(Saved data entries)
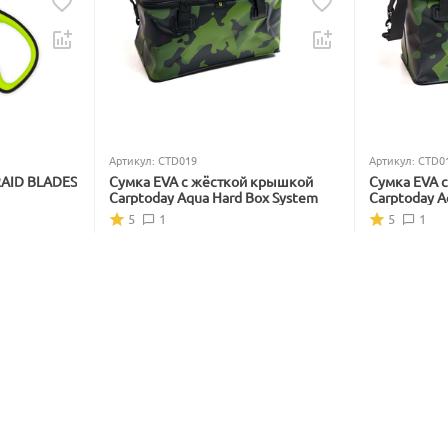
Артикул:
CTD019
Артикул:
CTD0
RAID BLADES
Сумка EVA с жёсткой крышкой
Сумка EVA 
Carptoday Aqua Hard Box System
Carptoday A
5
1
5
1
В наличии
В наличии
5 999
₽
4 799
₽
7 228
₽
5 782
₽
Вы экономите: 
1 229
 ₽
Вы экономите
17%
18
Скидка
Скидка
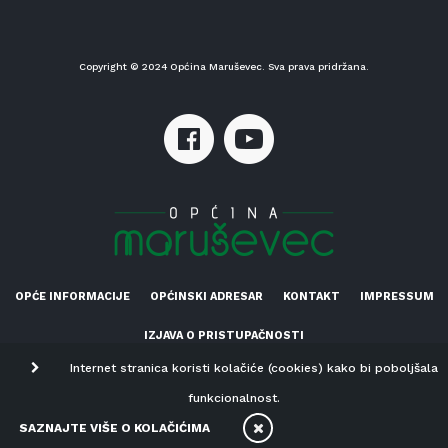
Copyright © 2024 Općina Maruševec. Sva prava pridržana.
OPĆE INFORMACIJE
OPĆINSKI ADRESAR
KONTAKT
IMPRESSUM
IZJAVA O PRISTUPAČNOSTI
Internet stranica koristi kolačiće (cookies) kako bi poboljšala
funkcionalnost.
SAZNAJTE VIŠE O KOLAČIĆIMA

--

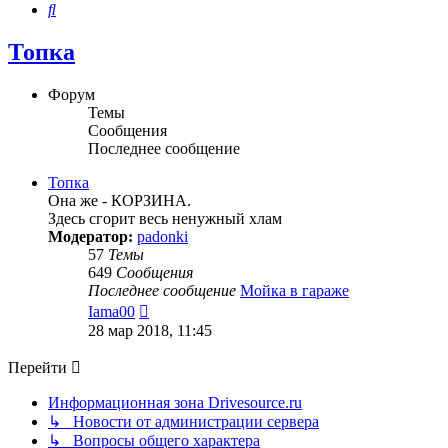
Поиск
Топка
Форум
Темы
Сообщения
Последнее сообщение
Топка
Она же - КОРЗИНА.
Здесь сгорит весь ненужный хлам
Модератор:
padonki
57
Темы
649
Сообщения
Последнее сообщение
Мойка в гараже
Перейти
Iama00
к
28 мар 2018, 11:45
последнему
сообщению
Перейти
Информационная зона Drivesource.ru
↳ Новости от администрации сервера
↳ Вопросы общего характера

Your objective: Using the entries above, give back exactly the line containing "от администрации сервера", the line containing "Вопросы общего характера", and every line between them, and nothing else.

Task result:
↳ Новости от администрации сервера
↳ Вопросы общего характера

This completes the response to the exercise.